Logic programming is based on formal logic. This means that any program written in a logic programming language, e.g. Datalog or Prolog, is nothing more than a set of sentences in logical form, expressing facts and rules about a given domain. This allows logic programming to boast some nice features that other paradigms lack, namely:
- no side-effects,
- no explicit control flow, and
- strong guarantees about termination.
However, the fact that logic programming relies on sentences in logical form also affects its expressive power—that is, which algorithms can be expressed using which logic programming languages. The below illustration seeks to visualise this.
The innermost circle encapsulates relational algebra—something which you might be familiar with if you have SQL-experience—and shows Datalog as an immediate extension. We consider Datalog an immediate extension of relational algebra because whilst it, unlike relational algrebra, supports recursion, it can do little more. If you are unfamiliar with relational algebra there is no need to worry; we are not going to be writing any relational algebra in this tutorial. This is all about expressive power and putting things into perspective.
The next circle extends Datalog with negation. This allows us to implement any polynomial time algorithm using what is called stratified Datalog. It is worth noting that Datalog without negation, like relational algebra, is hardly useful in the real world. All references to Datalog will thus hereinafter refer to the version supporting negation unless explicitly stated otherwise. Indeed, if we take some precautions when extending Datalog with negation, we continue to retain strong guarantees about termination.
If we wish to express algorithms beyond those of polynomial time, however, we have to extend Datalog yet again. This time we move to the outermost circle, and thereby effectively transform Datalog to Prolog in the process. Prolog is a Turing-complete logic programming language which enables us to express any algorithm we so desire. As a direct consequence of this newly gained expressive power, however, we lose our nice guarantees about termination. I will briefly return to Prolog towards the end of this tutorial.
A new way of thinking
It is with the above in mind perhaps not surprising that Datalog, at its core, is a very simple language. The challenge with Datalog is thus not learning an extensive syntax, fighting your compiler, or juggling numerous libraries. The challenge, rather, lies, as with any new programming paradigm, in rewiring your brain to understand the concept. It is a new way of thinking!

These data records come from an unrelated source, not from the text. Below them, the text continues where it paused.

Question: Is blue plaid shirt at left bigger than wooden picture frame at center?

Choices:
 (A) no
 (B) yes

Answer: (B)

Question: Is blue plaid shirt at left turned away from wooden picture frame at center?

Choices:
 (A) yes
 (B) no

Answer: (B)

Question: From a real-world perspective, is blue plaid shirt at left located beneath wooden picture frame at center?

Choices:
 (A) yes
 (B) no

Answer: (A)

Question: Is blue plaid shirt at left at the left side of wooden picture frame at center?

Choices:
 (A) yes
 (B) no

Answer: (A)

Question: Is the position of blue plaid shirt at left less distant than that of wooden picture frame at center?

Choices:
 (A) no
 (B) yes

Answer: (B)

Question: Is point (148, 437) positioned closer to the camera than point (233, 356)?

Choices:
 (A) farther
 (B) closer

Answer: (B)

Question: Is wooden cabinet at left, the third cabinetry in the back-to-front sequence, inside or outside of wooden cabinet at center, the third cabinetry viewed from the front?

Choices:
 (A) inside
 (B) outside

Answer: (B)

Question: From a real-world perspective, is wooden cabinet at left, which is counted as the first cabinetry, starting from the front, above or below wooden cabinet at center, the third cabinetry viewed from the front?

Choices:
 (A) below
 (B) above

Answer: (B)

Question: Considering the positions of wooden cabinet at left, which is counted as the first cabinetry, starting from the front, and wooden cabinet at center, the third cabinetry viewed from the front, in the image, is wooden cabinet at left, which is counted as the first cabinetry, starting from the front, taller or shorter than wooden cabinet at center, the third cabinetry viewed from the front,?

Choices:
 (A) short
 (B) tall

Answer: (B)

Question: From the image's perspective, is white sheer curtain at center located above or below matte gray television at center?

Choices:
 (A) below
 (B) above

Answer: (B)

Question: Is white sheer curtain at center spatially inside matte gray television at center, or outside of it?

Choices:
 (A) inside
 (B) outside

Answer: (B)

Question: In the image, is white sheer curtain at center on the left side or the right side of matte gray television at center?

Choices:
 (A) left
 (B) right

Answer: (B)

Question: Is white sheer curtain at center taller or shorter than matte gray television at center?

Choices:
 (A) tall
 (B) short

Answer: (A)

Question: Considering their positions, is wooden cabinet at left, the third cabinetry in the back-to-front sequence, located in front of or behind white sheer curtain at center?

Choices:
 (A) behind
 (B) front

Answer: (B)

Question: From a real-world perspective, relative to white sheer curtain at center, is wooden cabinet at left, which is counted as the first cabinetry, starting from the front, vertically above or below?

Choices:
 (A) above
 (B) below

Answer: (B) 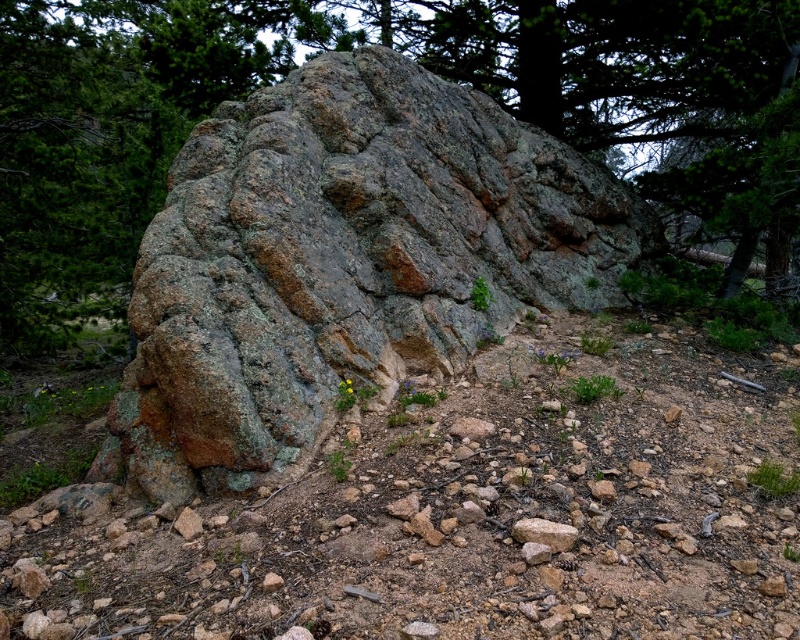 Is rusty granite boulder at center taller than gray rough stone at center?

Indeed, rusty granite boulder at center has a greater height compared to gray rough stone at center.

At what (x,y) coordinates should I click in order to perform the action: click on rusty granite boulder at center. Please return your answer as a coordinate pair (x, y). This screenshot has width=800, height=640. Looking at the image, I should click on (344, 262).

Find the location of a particular element. Image resolution: width=800 pixels, height=640 pixels. rusty granite boulder at center is located at coordinates (344, 262).

Locate an element on the screen. rusty granite boulder at center is located at coordinates (344, 262). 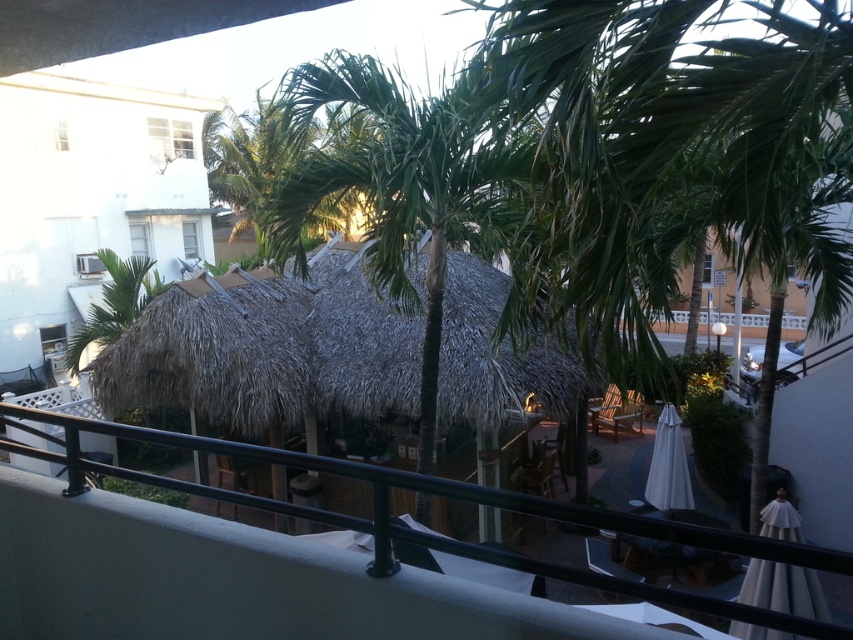 You are standing on the balcony and want to move from the thatched straw hut at center to the green leafy palm tree at center. Can you walk directly between them without any obstacles?

The distance between the thatched straw hut at center and the green leafy palm tree at center is 9.14 feet, so yes, you can walk directly between them as there is enough space.

You are standing on a balcony overlooking a tropical resort. You notice a thatched straw hut at center and a green leafy palm tree at center. Which object appears bigger in the scene?

The thatched straw hut at center appears bigger than the green leafy palm tree at center because it has a larger size compared to it. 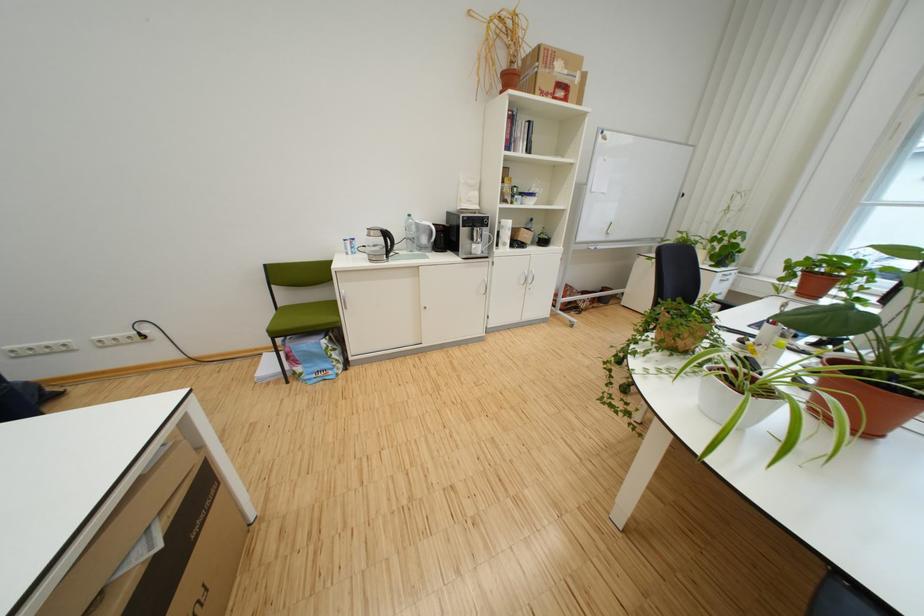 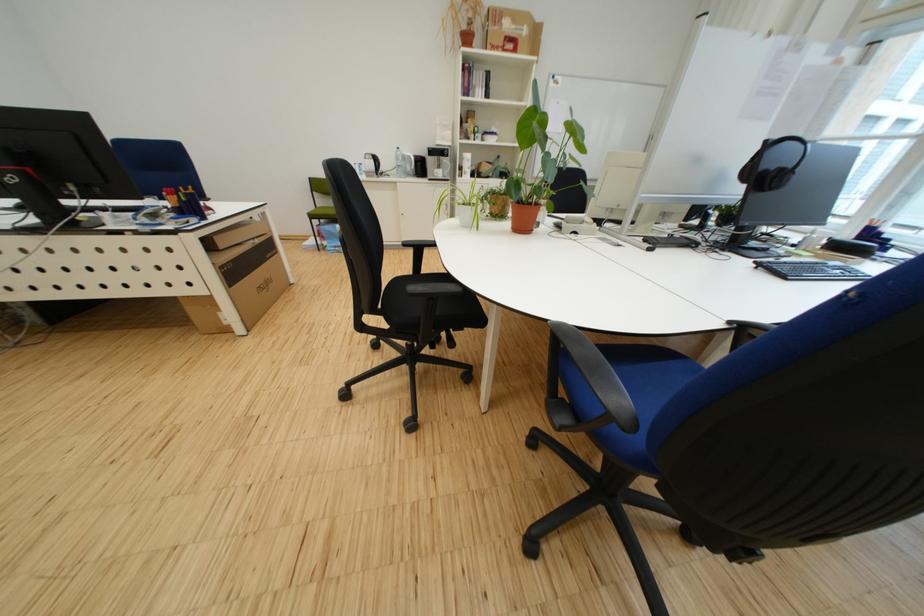 Locate, in the second image, the point that corresponds to the point at 430,227 in the first image.

(417, 159) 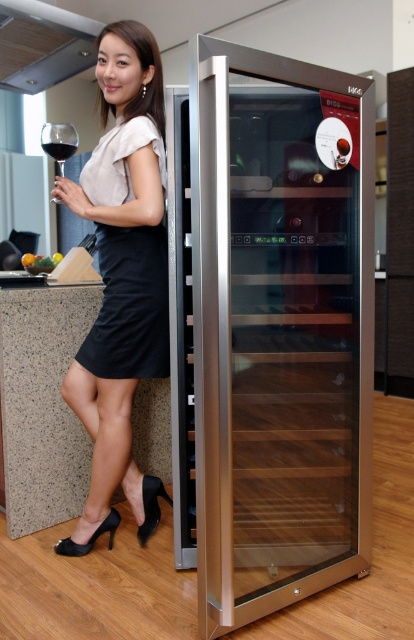 Question: Where is satin silver wine cooler at right located in relation to transparent glass wine glass at left in the image?

Choices:
 (A) right
 (B) left

Answer: (A)

Question: Which object appears closest to the camera in this image?

Choices:
 (A) transparent glass wine glass at left
 (B) black satin dress at left

Answer: (B)

Question: Which object is the closest to the dark red liquid at upper left?

Choices:
 (A) green leafy vegetables at left
 (B) satin silver wine cooler at right

Answer: (A)

Question: From the image, what is the correct spatial relationship of transparent glass wine glass at left in relation to dark red liquid at upper left?

Choices:
 (A) above
 (B) below

Answer: (A)

Question: Estimate the real-world distances between objects in this image. Which object is farther from the transparent glass wine glass at left?

Choices:
 (A) black satin dress at left
 (B) satin silver wine cooler at right
 (C) green leafy vegetables at left
 (D) matte black dress at left

Answer: (B)

Question: From the image, what is the correct spatial relationship of matte black dress at left in relation to black satin dress at left?

Choices:
 (A) below
 (B) above

Answer: (A) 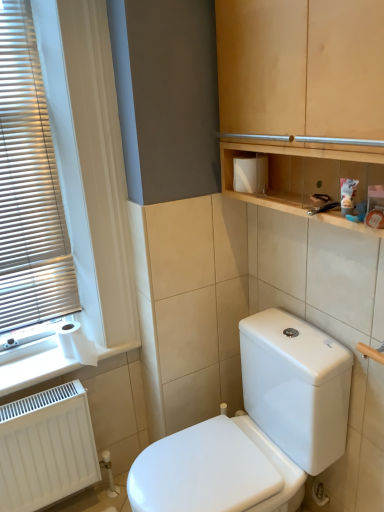 Find the location of a particular element. This screenshot has height=512, width=384. free space to the left of white matte toilet paper at lower left is located at coordinates (31, 371). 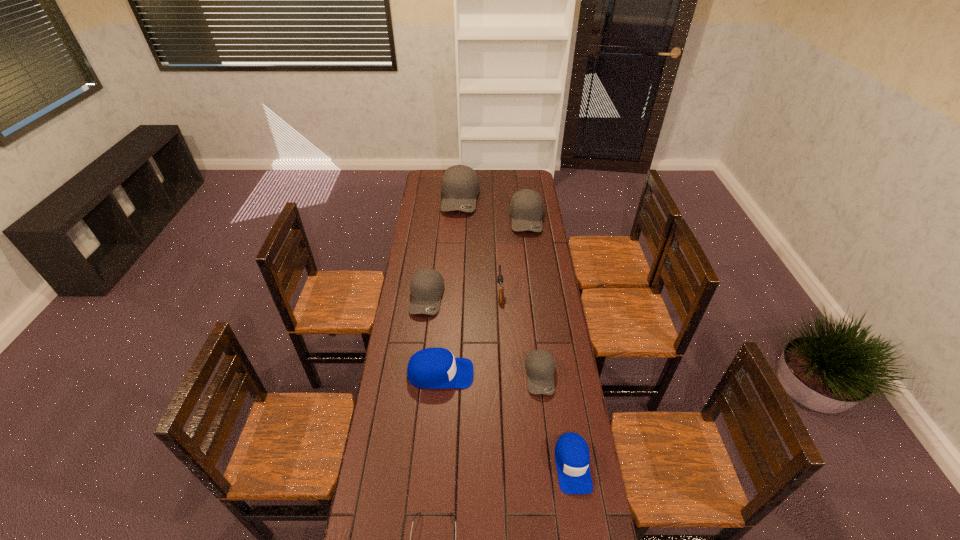 Find the location of a particular element. This screenshot has height=540, width=960. the nearest gray baseball cap is located at coordinates (540, 364).

You are a GUI agent. You are given a task and a screenshot of the screen. Output one action in this format:
    pyautogui.click(x=<x>, y=<y>)
    Task: Click on the nearest baseball cap
    Image resolution: width=960 pixels, height=540 pixels.
    Given the screenshot: What is the action you would take?
    pyautogui.click(x=572, y=457)

The image size is (960, 540). What are the coordinates of `the nearer blue baseball cap` in the screenshot? It's located at (572, 457).

At what (x,y) coordinates should I click in order to perform the action: click on free space located on the front brim of the biggest gray baseball cap. Please return your answer as a coordinate pair (x, y). The height and width of the screenshot is (540, 960). Looking at the image, I should click on 457,259.

Locate an element on the screen. free space located 0.090m on the front brim of the second tallest object is located at coordinates (531, 247).

Find the location of a particular element. This screenshot has width=960, height=540. free space located on the front brim of the fourth nearest baseball cap is located at coordinates (420, 351).

At what (x,y) coordinates should I click in order to perform the action: click on free space located along the barrel of the black gun. Please return your answer as a coordinate pair (x, y). The image size is (960, 540). Looking at the image, I should click on (497, 237).

The width and height of the screenshot is (960, 540). In order to click on blank area located 0.100m along the barrel of the black gun in this screenshot , I will do `click(498, 266)`.

Image resolution: width=960 pixels, height=540 pixels. In order to click on vacant space located 0.120m along the barrel of the black gun in this screenshot , I will do `click(498, 264)`.

Locate an element on the screen. This screenshot has width=960, height=540. free region located on the front-facing side of the bigger blue baseball cap is located at coordinates (541, 374). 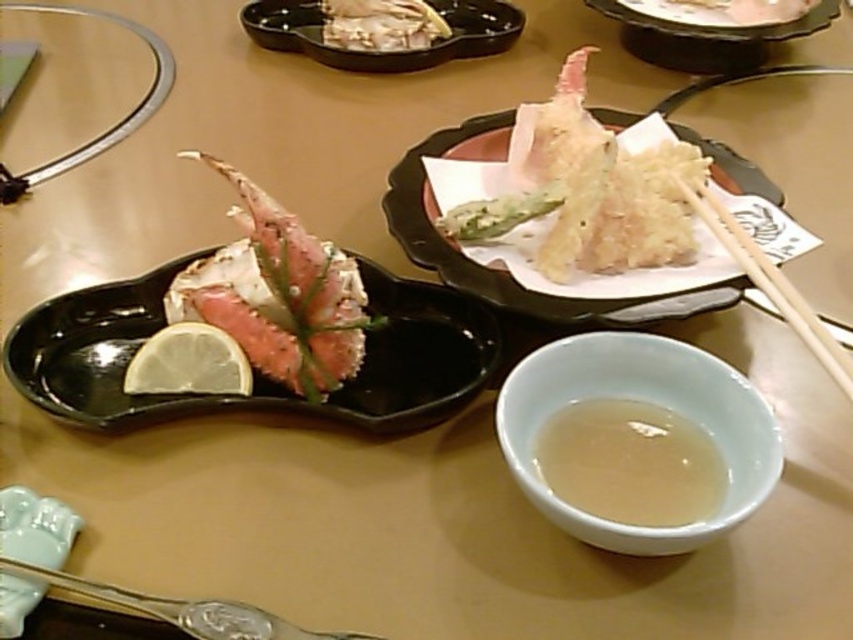 You are a customer at this Japanese restaurant and want to pour the translucent liquid at center into a cup that is 16 inches away from you. Can you reach it without moving your chair?

The translucent liquid at center is 15.98 inches from the viewer, which is just under 16 inches, so you can likely reach it without moving your chair.

You are a diner at the table and want to pick up the black glossy plate at center left using the white wood chopsticks at right. Can you reach the plate with the chopsticks from their current position?

The black glossy plate at center left is positioned under the white wood chopsticks at right, so yes, the diner can reach the plate with the chopsticks from their current position since the chopsticks are already above it.

From the picture: You are a server who needs to place a 25 cm long utensil between the black glossy plate at center left and the white wood chopsticks at right. Is there enough space?

The distance between the black glossy plate at center left and the white wood chopsticks at right is 30.38 centimeters, so yes, there is enough space to place a 25 cm long utensil between them since the distance is greater than the utensil length. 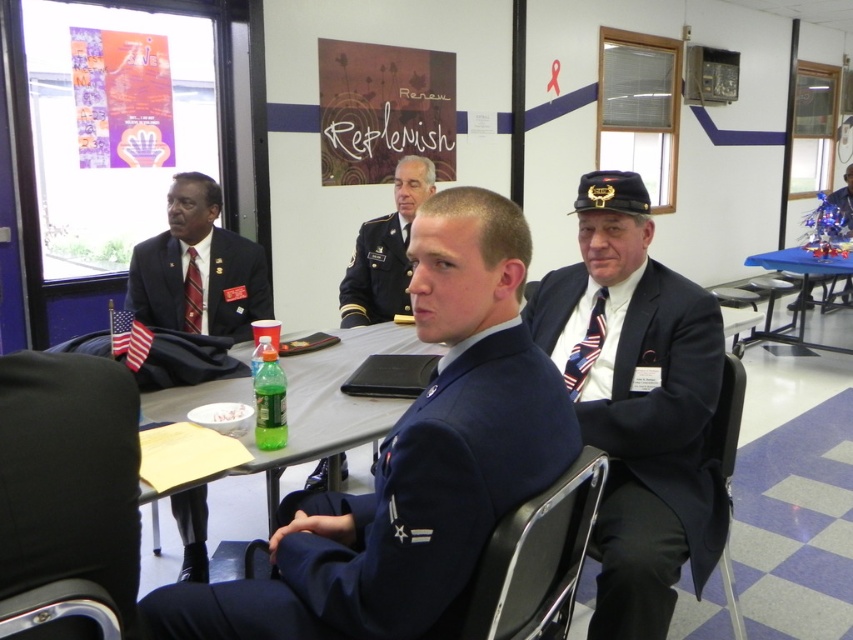 Question: Does dark blue suit at left have a larger size compared to clear plastic bottle at center?

Choices:
 (A) yes
 (B) no

Answer: (B)

Question: Among these points, which one is nearest to the camera?

Choices:
 (A) (183, 390)
 (B) (167, 285)
 (C) (776, 340)
 (D) (688, 428)

Answer: (D)

Question: Considering the relative positions of navy blue uniform at center and american flag patterned tie at right in the image provided, where is navy blue uniform at center located with respect to american flag patterned tie at right?

Choices:
 (A) left
 (B) right

Answer: (A)

Question: Which object appears farthest from the camera in this image?

Choices:
 (A) blue uniform at center
 (B) black fabric chair at right
 (C) navy blue uniform at center
 (D) blue fabric table at right

Answer: (D)

Question: Which point is closer to the camera taking this photo?

Choices:
 (A) (33, 604)
 (B) (805, 266)
 (C) (602, 339)

Answer: (A)

Question: Can you confirm if dark blue suit at left is positioned to the left of clear plastic bottle at center?

Choices:
 (A) yes
 (B) no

We have already established how any program written in a logic programming language is written as a collection of logic constraints—that is, sentences in logical form. The compiler uses this collection of constraints to compute a solution. Read that again. Yes, really! In fact, the compiler can freely choose which algorithms and data structures to employ in order to compute a solution when prompted. We have no guarantees that the compiler will always choose the same approach, and it might even decide to do things in parallel! Given the same input, however, the compiler will always produce the same output. Fortunately, since the compiler takes care of this behind the scenes (the how), all we need to concern ourselves with is writing proper constraints (the what).
Facts and rules
All logic programs—that is, our collection of logic constraints—consist of a finite set of facts and rules, and Datalog programs are no exception. The concept of facts and rules is vaguely equivalent to that of classes and functions in other languages. In short:
- facts = assertions of the world in which we operate.
- rules = sentences allowing us to infer new facts from existing ones.
So far, so good… except, how do we actually write a Datalog program? Easy enough. We start by introducing some facts. Imagine, for instance, that we want to model our shelf with movies neatly organised by their main genres. This is straightforward:
Movie("Pulp Fiction", "Crime"). Movie("The Hateful Eight", "Crime"). Movie("Reservoir Dogs", "Thriller").
The above says that we have three facts, each holding two values and ended by a .
(period). In this specific case, the two values are the title of the movie and the genre of the movie, respectively. The name—that is, the predicate—of each fact is Movie
. If we then want to expand our world with, say, the actors from each movie:
StarringIn("Pulp Fiction", "Tim Roth").
StarringIn("The Hateful Eight", "Tim Roth").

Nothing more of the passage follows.